A decade of change at garden centers

How we must adapt to recent shifts in the independent garden center industry.

After the Great Recession, consumers shifted away from vacationing and focused on improving their homes and personal outdoor retreats.
DREAMSTIME.COM

I was born into the independent garden center biz, and I have seen my share of the generational ebb and flow. In the past 10 years, a demographic shift, a Great Recession (which hit you differently depending on what part of the industry you’re in), and a seismic shift in how we garden (heirloom tomatoes, anyone?) have resulted in a complex business landscape.

Let the good times roll

The mid ’90s to the Great Recession was a peak time for Baby Boomer shoppers. Women in their 50s flooded our stores and, as long as we knew how to sell to them, we prospered.

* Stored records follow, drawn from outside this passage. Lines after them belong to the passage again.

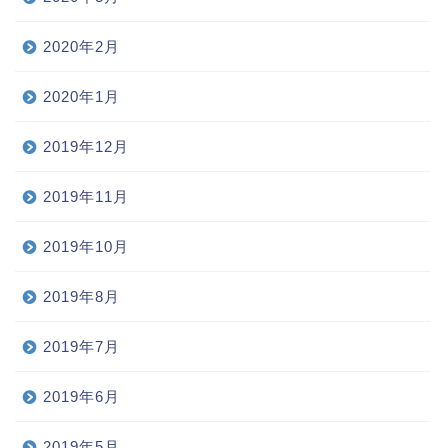
2020年2月
2020年1月
2019年12月
2019年11月
2019年10月
2019年8月
2019年7月
2019年6月
2019年5月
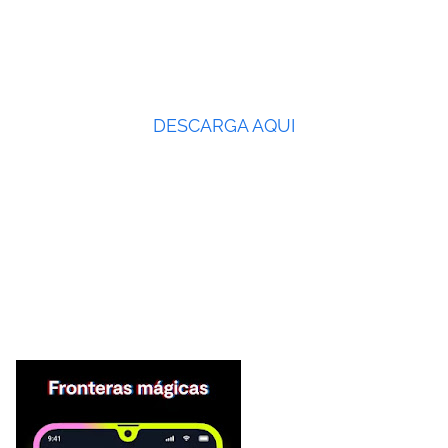
DESCARGA AQUI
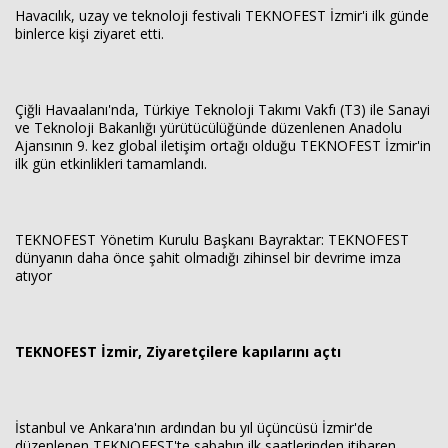
Havacılık, uzay ve teknoloji festivali TEKNOFEST İzmir'i ilk günde
binlerce kişi ziyaret etti.
Çiğli Havaalanı'nda, Türkiye Teknoloji Takımı Vakfı (T3) ile Sanayi
ve Teknoloji Bakanlığı yürütücülüğünde düzenlenen Anadolu
Ajansının 9. kez global iletişim ortağı olduğu TEKNOFEST İzmir'in
ilk gün etkinlikleri tamamlandı.
Haberin Doğru Adresi.
TEKNOFEST Yönetim Kurulu Başkanı Bayraktar: TEKNOFEST
dünyanın daha önce şahit olmadığı zihinsel bir devrime imza
atıyor
TEKNOFEST İzmir, Ziyaretçilere kapılarını açtı
İstanbul ve Ankara'nın ardından bu yıl üçüncüsü İzmir'de
düzenlenen TEKNOFEST'te sabahın ilk saatlerinden itibaren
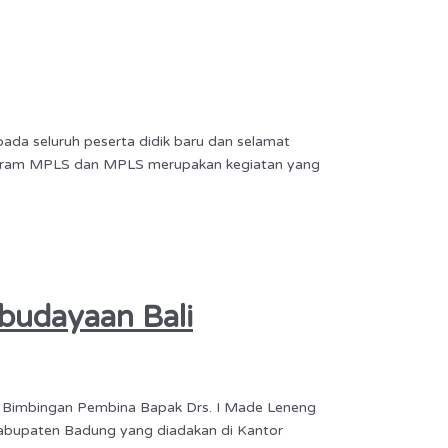
da seluruh peserta didik baru dan selamat
an Pram MPLS dan MPLS merupakan kegiatan yang
budayaan Bali
ah Bimbingan Pembina Bapak Drs. I Made Leneng
Kabupaten Badung yang diadakan di Kantor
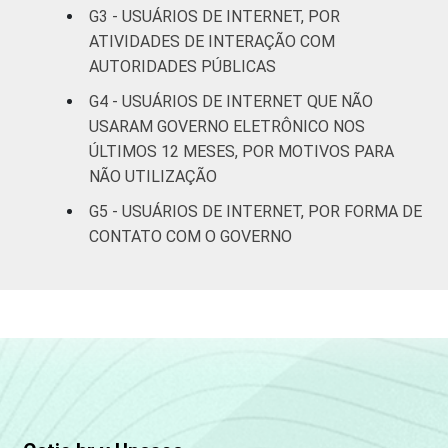
G3 - USUÁRIOS DE INTERNET, POR
De 25 a 34
25
21
ATIVIDADES DE INTERAÇÃO COM
anos
AUTORIDADES PÚBLICAS
G4 - USUÁRIOS DE INTERNET QUE NÃO
De 35 a 44
30
33
anos
USARAM GOVERNO ELETRÔNICO NOS
ÚLTIMOS 12 MESES, POR MOTIVOS PARA
De 45 a 59
NÃO UTILIZAÇÃO
16
23
anos
G5 - USUÁRIOS DE INTERNET, POR FORMA DE
CONTATO COM O GOVERNO
De 60 anos
12
16
ou mais
Renda
Até 1 SM
32
28
Familiar
Mais de 1
27
31
SM até 2 SM
Mais de 2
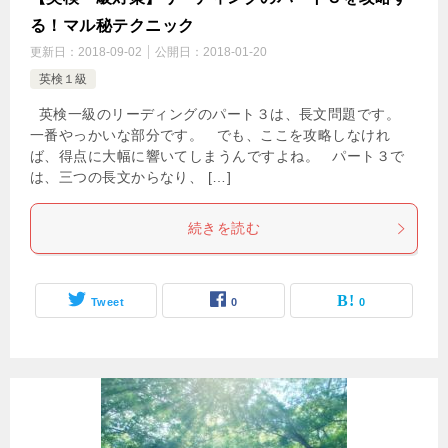
る！マル秘テクニック
更新日：
2018-09-02
公開日：
2018-01-20
英検１級
英検一級のリーディングのパート３は、長文問題です。
一番やっかいな部分です。 でも、ここを攻略しなけれ
ば、得点に大幅に響いてしまうんですよね。 パート３で
は、三つの長文からなり、 […]
続きを読む
Tweet
0
0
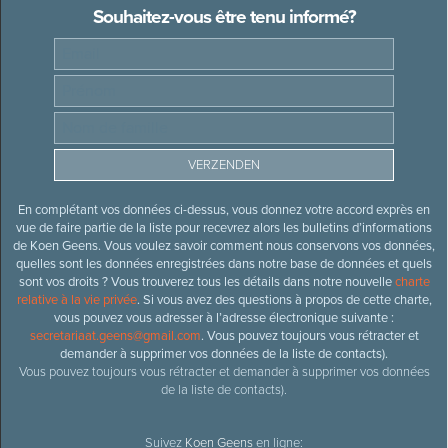
Souhaitez-vous être tenu informé?
En complétant vos données ci-dessus, vous donnez votre accord exprès en
vue de faire partie de la liste pour recevrez alors les bulletins d’informations
de Koen Geens. Vous voulez savoir comment nous conservons vos données,
quelles sont les données enregistrées dans notre base de données et quels
sont vos droits ? Vous trouverez tous les détails dans notre nouvelle
charte
relative à la vie privée
. Si vous avez des questions à propos de cette charte,
vous pouvez vous adresser à l’adresse électronique suivante :
secretariaat.geens@gmail.com
. Vous pouvez toujours vous rétracter et
demander à supprimer vos données de la liste de contacts).
Vous pouvez toujours vous rétracter et demander à supprimer vos données
de la liste de contacts).
Suivez
Koen Geens
en ligne:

This was the era when annuals were king, giftware sections and cafes became common in mid to large garden centers and owners looked to bigger and more complex Christmas products to diversify their sales year.

Only the innovative few had shifted seriously to digital marketing. Many of us had websites. A few of us were even experimenting with this strange new website called Facebook. But mass media ruled. I’d like to say that I was in the pioneering vanguard, but I was still lining up half page ads in the local paper when other garden center owners were taking a chance on social media.

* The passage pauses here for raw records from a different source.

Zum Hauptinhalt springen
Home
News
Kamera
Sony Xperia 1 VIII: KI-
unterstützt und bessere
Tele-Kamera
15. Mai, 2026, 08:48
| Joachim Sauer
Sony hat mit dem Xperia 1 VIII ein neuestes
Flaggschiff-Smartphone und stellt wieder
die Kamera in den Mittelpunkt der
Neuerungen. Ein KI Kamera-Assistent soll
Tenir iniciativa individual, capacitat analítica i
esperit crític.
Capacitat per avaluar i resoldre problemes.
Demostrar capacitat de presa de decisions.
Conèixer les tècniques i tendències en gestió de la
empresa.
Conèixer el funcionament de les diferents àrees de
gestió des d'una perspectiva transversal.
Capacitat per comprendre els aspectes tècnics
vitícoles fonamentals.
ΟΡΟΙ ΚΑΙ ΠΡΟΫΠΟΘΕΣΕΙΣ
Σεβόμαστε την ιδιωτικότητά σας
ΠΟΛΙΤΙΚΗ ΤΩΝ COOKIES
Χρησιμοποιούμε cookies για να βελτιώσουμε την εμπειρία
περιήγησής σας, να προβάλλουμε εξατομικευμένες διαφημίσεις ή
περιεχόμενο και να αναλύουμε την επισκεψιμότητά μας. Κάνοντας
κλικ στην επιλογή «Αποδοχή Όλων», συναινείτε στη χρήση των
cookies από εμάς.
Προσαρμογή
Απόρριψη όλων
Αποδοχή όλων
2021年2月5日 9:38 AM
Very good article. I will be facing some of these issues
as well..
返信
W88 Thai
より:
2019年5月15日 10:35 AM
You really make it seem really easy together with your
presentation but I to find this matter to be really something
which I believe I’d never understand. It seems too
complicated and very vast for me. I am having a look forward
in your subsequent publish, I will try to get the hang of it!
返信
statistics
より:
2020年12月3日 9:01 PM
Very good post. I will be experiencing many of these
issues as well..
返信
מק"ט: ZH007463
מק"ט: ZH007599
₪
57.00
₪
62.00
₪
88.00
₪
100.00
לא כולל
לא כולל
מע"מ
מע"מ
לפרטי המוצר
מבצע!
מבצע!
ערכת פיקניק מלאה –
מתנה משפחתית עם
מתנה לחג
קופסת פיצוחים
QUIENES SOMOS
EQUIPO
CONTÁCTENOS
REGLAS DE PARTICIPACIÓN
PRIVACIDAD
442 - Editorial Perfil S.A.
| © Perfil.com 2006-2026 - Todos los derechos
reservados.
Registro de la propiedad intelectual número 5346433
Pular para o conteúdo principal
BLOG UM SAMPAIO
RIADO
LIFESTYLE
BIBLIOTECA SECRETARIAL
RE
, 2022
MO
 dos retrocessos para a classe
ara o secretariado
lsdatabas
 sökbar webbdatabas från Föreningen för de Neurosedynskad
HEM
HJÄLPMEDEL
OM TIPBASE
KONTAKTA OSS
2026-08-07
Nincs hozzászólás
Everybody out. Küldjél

Our ad budgets were bloated with newspapers, radio and even TV ads. We sent out mailers and flyers, door hangers and fridge magnets. Boomers read the paper, so we assumed it was all working.

Recession years

Recessions hit every industry differently. During the Great Recession, people canceled their vacations and stayed home instead. “Staycationing” became a huge opportunity for garden centers. At my garden center, 2009 was a record revenue year, not beaten until 2015.

As unemployment surged and money became tight, people began to examine how financially dependent they were on things like fresh produce. Consumers realized that, if worse came to worse, they didn’t have the skills needed to survive without conveniences like grocery stores. So the grow-your-own movement, which began in earnest after 9/11, got fresh fuel.

Where you were, and what kind of garden center you had determined how much you suffered. Big ticket items and high-end landscaping were hit the hardest.

Big advertising budgets turned from wings to anchors. Tighter bottom lines forced innovation, and savvy garden centers started putting their marketing money toward talent like designers, writers, and strategists, rather than media buys.

At the same time, the term “Millennial” began circulating through the air. It was a curious term for teens and 20-somethings. We didn’t really take it seriously.

Over the years, many IGCs have reinvested their media advertising budgets into rebranding, online marketing and other creative avenues.
TRACY WALSH

Recovery and Millennial angst

The past five years have been good to our industry. Canada has had an average annual growth rate of 3.7 percent, according to market research conducted by IBISWorld, and despite massive competition from all sides, garden centers are at the forefront of success when it comes to independents.

But our traditional base is eroding. Baby Boomer women are now mostly in their 60s and older, and are downsizing and buying less. The Xers don’t seem as interested in gardening as their parents were and are a much smaller group.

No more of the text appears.